# Another All-Clad v Tri-Ply vs Multi Clad discussion



## terroir (Dec 10, 2010)

So....

I've just replaced my saucepans and I have *really* appreciated the various topics in these forums that have helped to give me a better idea, but I'm going to throw this out there.... There seems to be a huge number of "me too" All-Clad owners that probably are buying purely because of the name and then swear blindly how good they are - The All-Clad Mafia! - without any appreciation or discussion of any of the short comings.

Being the anal researcher that I am, I tried to do as much homework as I could before making a decision. I went from All-Clad Copper Core to Stainless Steel, very briefly to COP-R and then to "the others". After walking around a number of shops trying and much on-line research, I came to the conclusion that All-Clad really were resting on their laurels and just not that good. Money isn't so much of an object as I was prepared to splash out for a set of the Copper Core All-Clads (if they were worth it). Consensus was that they weren't.

Finally I just couldn't get my head around the fact that the stainless series didn't have pouring lips on them. REALLY? I can understand for larger saucepans but for 1-2 qts, come on....

So I after too much time I have just bought the Calphalon Tri-Ply 1.5qt and 4.5qt - similar construction, similar good looks, PLUS a more ergo designed easier to hold handle PLUS glass lids and cheaper.

BUT

To hedge my bets and have a basis for comparison I have also bought the 3qt All-Clad (sans pouring lip) so I hope to have a pretty good idea which way to jump next.
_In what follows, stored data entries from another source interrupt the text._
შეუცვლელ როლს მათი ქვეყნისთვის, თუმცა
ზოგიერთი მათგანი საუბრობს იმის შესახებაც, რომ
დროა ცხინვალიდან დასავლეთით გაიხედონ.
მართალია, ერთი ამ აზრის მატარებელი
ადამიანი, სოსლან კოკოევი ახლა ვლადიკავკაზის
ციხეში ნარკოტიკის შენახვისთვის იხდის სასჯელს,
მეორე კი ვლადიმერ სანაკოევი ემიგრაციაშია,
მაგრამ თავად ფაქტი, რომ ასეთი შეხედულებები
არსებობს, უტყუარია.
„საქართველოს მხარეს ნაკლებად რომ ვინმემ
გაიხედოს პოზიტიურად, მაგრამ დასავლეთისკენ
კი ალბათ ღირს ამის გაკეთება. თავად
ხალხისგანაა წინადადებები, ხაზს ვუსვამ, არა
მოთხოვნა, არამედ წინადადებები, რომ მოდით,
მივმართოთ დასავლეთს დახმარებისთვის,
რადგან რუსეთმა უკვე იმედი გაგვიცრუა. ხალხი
I am still in the market for a 2 or 2.5, but will wait to see how these play out and will most likely make the next move into a couple of proper 2.5mm copper Mauviel pieces next time I am in Paris.

My 2 cents worth.


----------



## kcz (Dec 14, 2006)

I've owned All-Clad stainless for 20+ years and I think it's generally a good product.  However, I've recently discovered Le Creuset tri-ply stainless, and I have to say that it beats All-Clad hands-down.  Nothing sticks to it, it pours better, the handles are better, it also works on induction, and it's less expensive (although still not cheap).  It's also better than the Calphalon hard-anodized that I've owned.  JMHO.  If I needed to buy a whole set of something, Le Creuset tri-ply would be the one.  The only downside is that it's a relatively new line so they don't offer as many pieces as some of the other companies.

I would also add that I have a couple of pieces of All-Clad's d5 non-stick for which I paid a small fortune at Williams-Sonoma.  The non-stick coating is discoloring after less than 3 months of light use and I doubt it's longevity.


----------